» Data section
# # #

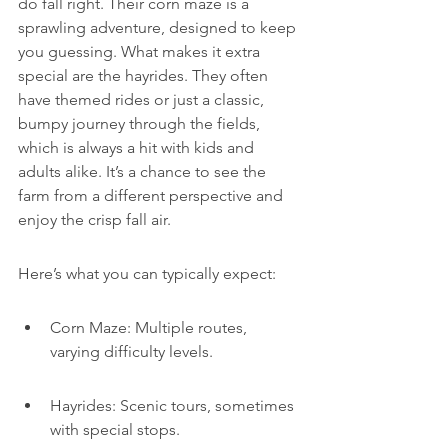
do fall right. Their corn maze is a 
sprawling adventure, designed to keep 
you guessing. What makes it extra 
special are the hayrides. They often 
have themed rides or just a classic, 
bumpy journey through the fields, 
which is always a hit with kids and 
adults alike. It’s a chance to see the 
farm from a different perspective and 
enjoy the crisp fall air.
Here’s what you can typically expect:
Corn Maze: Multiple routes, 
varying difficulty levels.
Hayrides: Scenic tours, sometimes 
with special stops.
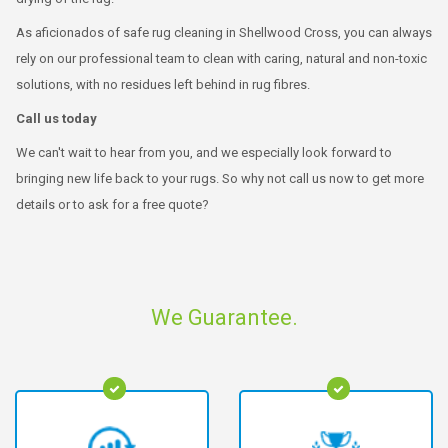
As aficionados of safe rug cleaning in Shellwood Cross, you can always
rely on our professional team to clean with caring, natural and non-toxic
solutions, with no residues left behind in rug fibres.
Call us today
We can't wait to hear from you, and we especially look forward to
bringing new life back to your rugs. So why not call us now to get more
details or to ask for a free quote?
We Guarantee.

# # #

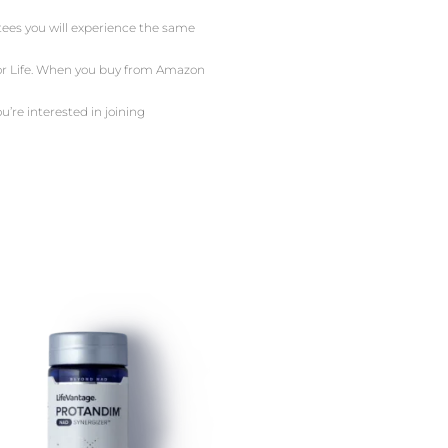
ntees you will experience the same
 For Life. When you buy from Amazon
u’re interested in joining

# # #

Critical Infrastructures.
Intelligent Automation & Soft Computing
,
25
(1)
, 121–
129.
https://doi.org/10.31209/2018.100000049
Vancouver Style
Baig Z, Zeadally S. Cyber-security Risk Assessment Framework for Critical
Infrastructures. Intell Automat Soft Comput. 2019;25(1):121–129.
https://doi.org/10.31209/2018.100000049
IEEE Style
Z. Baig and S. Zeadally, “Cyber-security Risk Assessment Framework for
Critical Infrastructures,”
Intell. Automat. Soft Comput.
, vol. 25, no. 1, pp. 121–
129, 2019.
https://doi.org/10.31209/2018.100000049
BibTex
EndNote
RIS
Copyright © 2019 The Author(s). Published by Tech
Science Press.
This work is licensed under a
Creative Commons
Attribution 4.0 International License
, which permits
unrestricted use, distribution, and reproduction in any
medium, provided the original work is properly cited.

# # #

» Directions
Search each line of the data above for "Cyber", and copy the lines where it occurs.

» Expected answer
Baig Z, Zeadally S. Cyber-security Risk Assessment Framework for Critical
Z. Baig and S. Zeadally, “Cyber-security Risk Assessment Framework for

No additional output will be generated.